Keep images out and repeat all data exactly.

***** Extracted data

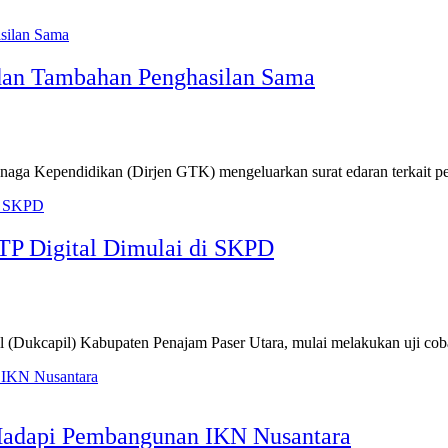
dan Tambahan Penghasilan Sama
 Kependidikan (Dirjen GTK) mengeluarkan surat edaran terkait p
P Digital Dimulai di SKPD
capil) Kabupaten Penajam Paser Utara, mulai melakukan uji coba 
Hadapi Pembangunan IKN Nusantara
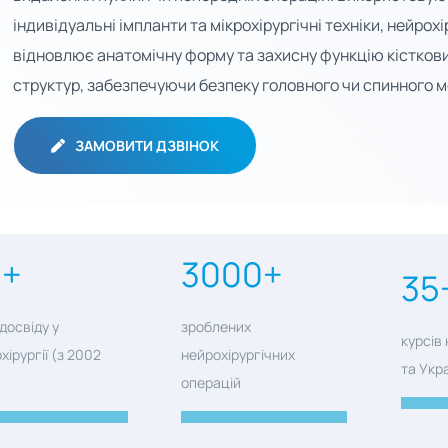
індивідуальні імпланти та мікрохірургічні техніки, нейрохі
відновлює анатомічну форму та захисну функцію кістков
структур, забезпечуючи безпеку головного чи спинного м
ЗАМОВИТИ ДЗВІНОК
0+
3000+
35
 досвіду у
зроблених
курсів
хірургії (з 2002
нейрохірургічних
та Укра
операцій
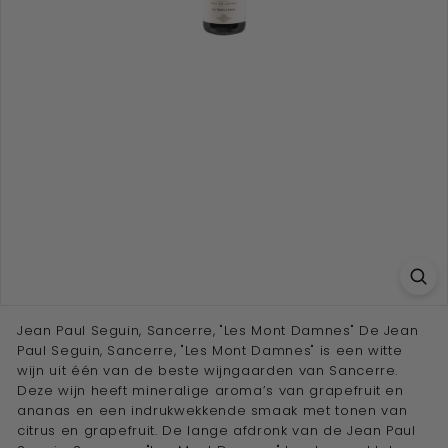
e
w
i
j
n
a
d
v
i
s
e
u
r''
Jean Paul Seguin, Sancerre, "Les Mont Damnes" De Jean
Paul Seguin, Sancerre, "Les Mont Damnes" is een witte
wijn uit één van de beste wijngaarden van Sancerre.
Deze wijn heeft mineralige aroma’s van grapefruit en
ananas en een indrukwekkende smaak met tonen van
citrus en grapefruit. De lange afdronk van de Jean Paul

**********

Written reply -
dan Tambahan Penghasilan Sama
 Kependidikan (Dirjen GTK) mengeluarkan surat edaran terkait p
P Digital Dimulai di SKPD
capil) Kabupaten Penajam Paser Utara, mulai melakukan uji coba 
Hadapi Pembangunan IKN Nusantara
індивідуальні імпланти та мікрохірургічні техніки, нейрохі
відновлює анатомічну форму та захисну функцію кістков
структур, забезпечуючи безпеку головного чи спинного м
ЗАМОВИТИ ДЗВІНОК
0+
3000+
35
 досвіду у
зроблених
курсів
хірургії (з 2002
нейрохірургічних
та Укра
операцій
e
w
i
j
n
a
d
v
i
s
e
u
r''
Jean Paul Seguin, Sancerre, "Les Mont Damnes" De Jean
Paul Seguin, Sancerre, "Les Mont Damnes" is een witte
wijn uit één van de beste wijngaarden van Sancerre.
Deze wijn heeft mineralige aroma’s van grapefruit en
ananas en een indrukwekkende smaak met tonen van
citrus en grapefruit. De lange afdronk van de Jean Paul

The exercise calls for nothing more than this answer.